== What is needed ==
Collect the lines of the entries where "网络设置" shows up.

[Bounding box prediction data]

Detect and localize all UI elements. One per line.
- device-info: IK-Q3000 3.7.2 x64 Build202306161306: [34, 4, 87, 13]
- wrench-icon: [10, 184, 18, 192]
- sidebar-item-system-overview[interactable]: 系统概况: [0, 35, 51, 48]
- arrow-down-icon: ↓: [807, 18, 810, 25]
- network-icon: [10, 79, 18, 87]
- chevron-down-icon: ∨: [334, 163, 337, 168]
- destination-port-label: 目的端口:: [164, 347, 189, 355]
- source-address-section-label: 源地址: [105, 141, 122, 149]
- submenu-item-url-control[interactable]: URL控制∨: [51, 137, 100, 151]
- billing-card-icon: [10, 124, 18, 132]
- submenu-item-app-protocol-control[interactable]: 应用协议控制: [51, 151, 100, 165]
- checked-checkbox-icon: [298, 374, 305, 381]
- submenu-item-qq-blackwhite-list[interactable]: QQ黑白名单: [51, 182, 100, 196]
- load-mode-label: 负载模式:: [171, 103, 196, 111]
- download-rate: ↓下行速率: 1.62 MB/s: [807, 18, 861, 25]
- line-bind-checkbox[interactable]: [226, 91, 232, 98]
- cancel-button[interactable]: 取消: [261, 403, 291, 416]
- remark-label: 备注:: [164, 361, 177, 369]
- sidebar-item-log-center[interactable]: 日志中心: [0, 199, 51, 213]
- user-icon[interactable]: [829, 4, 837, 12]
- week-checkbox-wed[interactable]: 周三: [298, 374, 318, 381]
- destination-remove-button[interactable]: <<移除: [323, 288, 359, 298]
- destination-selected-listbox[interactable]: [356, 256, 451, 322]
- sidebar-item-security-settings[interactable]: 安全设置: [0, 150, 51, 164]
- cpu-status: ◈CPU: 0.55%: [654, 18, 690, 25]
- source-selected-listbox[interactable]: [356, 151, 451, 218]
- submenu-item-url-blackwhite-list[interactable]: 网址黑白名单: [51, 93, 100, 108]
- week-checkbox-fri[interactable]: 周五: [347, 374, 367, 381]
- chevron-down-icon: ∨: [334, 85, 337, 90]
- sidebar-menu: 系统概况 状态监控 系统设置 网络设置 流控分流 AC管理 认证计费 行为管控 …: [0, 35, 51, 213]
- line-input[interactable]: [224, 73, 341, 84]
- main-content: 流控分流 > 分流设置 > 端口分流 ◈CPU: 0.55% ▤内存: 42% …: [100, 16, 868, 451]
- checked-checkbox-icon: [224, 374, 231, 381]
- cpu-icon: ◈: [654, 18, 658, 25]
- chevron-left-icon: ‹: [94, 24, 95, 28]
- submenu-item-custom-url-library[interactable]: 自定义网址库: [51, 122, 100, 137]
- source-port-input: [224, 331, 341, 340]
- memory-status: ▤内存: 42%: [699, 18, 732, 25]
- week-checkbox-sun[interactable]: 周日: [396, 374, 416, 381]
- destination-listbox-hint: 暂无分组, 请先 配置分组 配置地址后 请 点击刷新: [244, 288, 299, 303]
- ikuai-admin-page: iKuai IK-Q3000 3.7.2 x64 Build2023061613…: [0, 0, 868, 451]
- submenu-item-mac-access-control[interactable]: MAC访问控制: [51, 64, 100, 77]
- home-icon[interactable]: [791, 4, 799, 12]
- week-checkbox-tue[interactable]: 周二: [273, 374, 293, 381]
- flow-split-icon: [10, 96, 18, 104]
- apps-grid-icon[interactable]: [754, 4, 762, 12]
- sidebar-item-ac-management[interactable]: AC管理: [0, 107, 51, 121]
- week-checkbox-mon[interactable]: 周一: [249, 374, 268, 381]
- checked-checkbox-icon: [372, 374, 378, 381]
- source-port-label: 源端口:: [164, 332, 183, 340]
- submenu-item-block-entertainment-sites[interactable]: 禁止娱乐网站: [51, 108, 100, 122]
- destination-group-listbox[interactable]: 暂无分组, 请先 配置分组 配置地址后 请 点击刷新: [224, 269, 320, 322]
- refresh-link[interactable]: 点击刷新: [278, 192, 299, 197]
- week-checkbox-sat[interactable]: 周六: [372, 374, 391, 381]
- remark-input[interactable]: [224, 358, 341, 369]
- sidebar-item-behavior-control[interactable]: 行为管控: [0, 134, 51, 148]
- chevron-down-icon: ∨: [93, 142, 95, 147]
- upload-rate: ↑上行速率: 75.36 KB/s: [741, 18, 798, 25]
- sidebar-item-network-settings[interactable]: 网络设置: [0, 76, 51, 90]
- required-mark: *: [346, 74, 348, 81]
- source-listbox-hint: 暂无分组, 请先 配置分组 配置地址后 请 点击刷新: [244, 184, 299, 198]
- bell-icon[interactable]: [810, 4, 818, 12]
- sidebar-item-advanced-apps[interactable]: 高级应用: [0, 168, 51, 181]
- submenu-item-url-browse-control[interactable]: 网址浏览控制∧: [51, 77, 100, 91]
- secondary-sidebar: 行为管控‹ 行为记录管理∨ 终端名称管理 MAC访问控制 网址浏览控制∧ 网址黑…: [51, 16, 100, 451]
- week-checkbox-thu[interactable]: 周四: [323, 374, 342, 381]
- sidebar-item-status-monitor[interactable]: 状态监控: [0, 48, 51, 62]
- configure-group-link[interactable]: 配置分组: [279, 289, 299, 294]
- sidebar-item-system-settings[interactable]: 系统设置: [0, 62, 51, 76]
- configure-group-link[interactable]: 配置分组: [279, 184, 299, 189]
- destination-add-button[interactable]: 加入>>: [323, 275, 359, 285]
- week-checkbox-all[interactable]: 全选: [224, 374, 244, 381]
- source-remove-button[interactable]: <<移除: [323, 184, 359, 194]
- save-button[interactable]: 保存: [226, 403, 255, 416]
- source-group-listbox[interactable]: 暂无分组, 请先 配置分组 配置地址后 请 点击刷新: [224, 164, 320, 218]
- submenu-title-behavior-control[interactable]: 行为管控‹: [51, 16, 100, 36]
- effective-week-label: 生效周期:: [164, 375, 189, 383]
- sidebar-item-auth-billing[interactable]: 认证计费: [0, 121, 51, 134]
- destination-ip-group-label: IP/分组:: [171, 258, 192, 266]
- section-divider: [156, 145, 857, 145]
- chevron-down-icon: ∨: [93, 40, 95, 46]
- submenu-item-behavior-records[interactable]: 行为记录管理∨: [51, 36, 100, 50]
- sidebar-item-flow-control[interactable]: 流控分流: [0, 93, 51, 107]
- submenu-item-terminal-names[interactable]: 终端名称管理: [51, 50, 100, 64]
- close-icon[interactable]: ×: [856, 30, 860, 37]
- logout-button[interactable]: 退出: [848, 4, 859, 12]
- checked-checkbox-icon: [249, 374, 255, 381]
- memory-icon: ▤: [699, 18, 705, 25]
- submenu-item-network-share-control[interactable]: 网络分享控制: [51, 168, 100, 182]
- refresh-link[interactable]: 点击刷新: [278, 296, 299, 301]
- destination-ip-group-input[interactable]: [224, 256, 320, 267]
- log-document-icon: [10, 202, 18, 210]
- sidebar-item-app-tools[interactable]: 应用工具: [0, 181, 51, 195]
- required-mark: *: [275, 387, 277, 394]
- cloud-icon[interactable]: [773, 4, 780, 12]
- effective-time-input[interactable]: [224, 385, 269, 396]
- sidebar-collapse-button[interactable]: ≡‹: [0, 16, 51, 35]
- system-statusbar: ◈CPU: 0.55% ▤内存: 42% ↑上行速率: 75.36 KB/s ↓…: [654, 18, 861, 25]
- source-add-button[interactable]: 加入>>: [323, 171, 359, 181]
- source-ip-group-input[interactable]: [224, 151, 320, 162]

== Task answer ==
- sidebar-menu: 系统概况 状态监控 系统设置 网络设置 流控分流 AC管理 认证计费 行为管控 …: [0, 35, 51, 213]
- sidebar-item-network-settings[interactable]: 网络设置: [0, 76, 51, 90]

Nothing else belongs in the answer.